Brexit: Second referendum "impossible" says ex-EU chief Romano Prodi as government said to eye £36bn "divorce bill"

 
Lynsey Barber
Follow Lynsey
BELGIUM-BRITAIN-EU-POLITICS-BREXIT-ECONOMY
Former EU commissioner Romano Prodi believes there must be compromise (Source: Getty)

A former head of the European Commission has said a second referendum on Britain's membership of the union is almost impossible.

Romano Prodi, the former Prime Minister of Italy who led the commission between 1999 and 2004, said there will have to be "historic compromise" for Britain and the EU to come to an agreement, speaking in an interview with The Observer, and that the economic impact of failing to do so has been vastly underestimated across the region.

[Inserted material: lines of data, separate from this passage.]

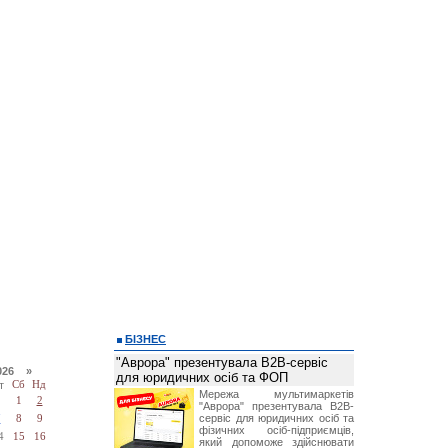
БІЗНЕС
"Аврора" презентувала B2B-сервіс
026 »
для юридичних осіб та ФОП
т
Сб
Нд
Мережа мультимаркетів
1
2
"Аврора" презентувала B2B-
сервіс для юридичних осіб та
7
8
9
фізичних осіб-підприємців,
4
15
16
який допоможе здійснювати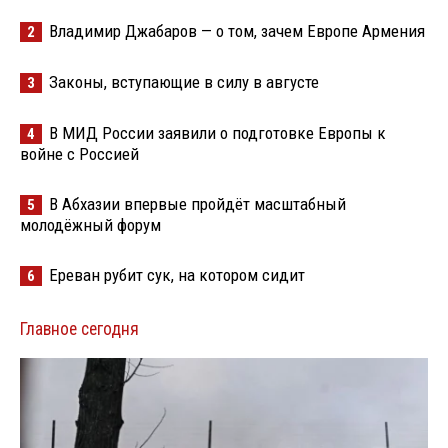
Владимир Джабаров — о том, зачем Европе Армения
2
Законы, вступающие в силу в августе
3
В МИД России заявили о подготовке Европы к
4
войне с Россией
В Абхазии впервые пройдёт масштабный
5
молодёжный форум
Ереван рубит сук, на котором сидит
6
Главное сегодня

Read more: Former BoE chief Mervyn King: The UK needs a Brexit backup plan

He said:

“Maybe I am biased, being an economist, but it may be that there is still an imprecise [understanding] of the real economic consequences of Brexit. This is why I am now looking deeper and deeper that a compromise must be reached. Not to repeat the referendum as is mentioned more and more often in private conversations - I think that is impossible, or very difficult - but to find a compromise to avoid suicide.”

Prodi suggested a sector by sector stance on immigration and urged trade ties to be preserved.

“For example, we have joint scientific projects in which the UK has always had a strong position because of your universities and tradition. Clearly, movement of manpower in this sector is of deep interest and does not move any passion even in the core of anti-European British [voters]. In my opinion, you should start giving guarantees in all these fields in which there is a common interest to have an exception,” he said.

Read more: Government to publish proposals for smooth Brexit transition

It comes as fresh reports suggest the British government is prepared to foot a £36bn "divorce bill" for Brexit, significantly less than previous suggestions of €100bn (£84.5bn) and an expected €40bn.

But the government is only prepared to pay the bill to the EU if it comes with an agreement to negotiate other terms, such as a trade deal, the Sunday Telegraph reports.

The government is expected to publish its proposals for leaving Europe in the coming weeks.